Running a simple agent with debug mode enabled produces output like this:
[LEMMA:trace-wrapper] span started { agentName: 'my-agent', runId: 'abc-123', autoEndRoot: true }
[LEMMA:processor] onStart: top-level run span { spanId: '...', runId: 'abc-123', autoEnd: true }
[LEMMA:processor] onStart: child span { spanName: 'gen_ai.chat', spanId: '...', runId: 'abc-123' }
[LEMMA:processor] onEnd: span ended { spanName: 'gen_ai.chat', spanId: '...', runId: 'abc-123', isTopLevel: false, skipped: false }
[LEMMA:trace-wrapper] span auto-ended after fn returned { runId: 'abc-123' }
[LEMMA:processor] onEnd: span ended { spanName: 'ai.agent.run', spanId: '...', runId: 'abc-123', isTopLevel: true, skipped: false }
[LEMMA:processor] exporting batch { runId: 'abc-123', spanCount: 2, force: false }

Common Issues

Run never appears in the dashboard

Symptom: Your agent runs successfully but no trace shows up.
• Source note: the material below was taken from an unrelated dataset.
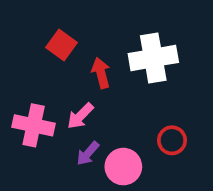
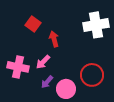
white cross: (153, 58) -> (96, 25), moved
red circle: (172, 140) -> (92, 75), size x1.5

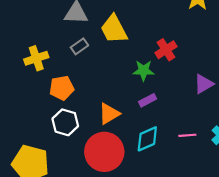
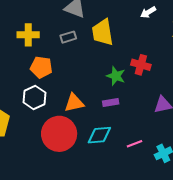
red cross: (166, 50) -> (141, 65), turned 30
pink line: (187, 135) -> (134, 144), turned -35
What to look for: Check whether exporting batch appears in the logs. If it does, the spans were sent and the issue is likely downstream (network, API key, or ingestion). If it doesn’t, work backwards through these checks:
  1. No onStart: top-level run spanregisterOTel was never called, or was called after the agent ran. Make sure registerOTel is called once at startup before any agent invocations.
  2. onStart: top-level run span appears but exporting batch never does — The root span was opened but the run batch never completed. This usually means the top-level span never ended:
    • With autoEndRoot: true (the default): check that span auto-ended after fn returned appears. If it doesn’t, the function may have thrown and the error path should show span ended on error.
    • With autoEndRoot: false: check that span ended via onComplete appears. If it doesn’t, onComplete was never called.
  3. exporting batch appears with spanCount: 1 — Only the root span was exported and no child spans. Child spans from frameworks like the Vercel AI SDK or OpenAI Agents SDK won’t appear unless their instrumentation is registered. See the integrations.

Spans appear but the run doesn’t close

Symptom: You see onStart lines for child spans, but exporting batch never fires and the run hangs open in the dashboard. What to look for: Check the remainingChildren value on onEnd: direct child ended lines. If it never reaches 0, a child span that was opened never ended — commonly a streaming span left open if an error is swallowed mid-stream.
[LEMMA:processor] onEnd: direct child ended { ..., remainingChildren: 1 }
[LEMMA:processor] onEnd: direct child ended { ..., remainingChildren: 1 }
# remainingChildren never hits 0 — one span is stuck open
The onEnd: triggering auto-end of top-level span line only fires once remainingChildren hits 0. If that line is missing, find the span that was started but never ended and ensure its lifecycle is closed (e.g. by awaiting the stream to completion or using a finally block).

Spans are started but not attributed to a run

Symptom: You see onStart: child span but no matching onStart: top-level run span before it. What to look for: The processor only attributes child spans to a run if it saw the parent run start first. This can happen if:
  • The child span is created outside the wrapAgent context (before or after the wrapped function executes)
  • The span’s parent context doesn’t trace back to an ai.agent.run span
Make sure all instrumented calls happen inside the wrapped function body.

skipped: true on a span

Symptom: A span appears in onEnd logs with skipped: true and is not included in the export batch. What to look for: The processor skips spans from the next.js instrumentation scope to avoid noise from framework internals. If you’re seeing unexpected spans skipped, check the spanName in the log — the span may be emitted by Next.js middleware or routing and is intentionally excluded.

Checking Debug Mode State

import { isDebugModeEnabled } from "@uselemma/tracing";

console.log(isDebugModeEnabled()); // true or false
Debug mode is off by default and intended for local troubleshooting. It writes directly to stdout — avoid leaving it enabled in production.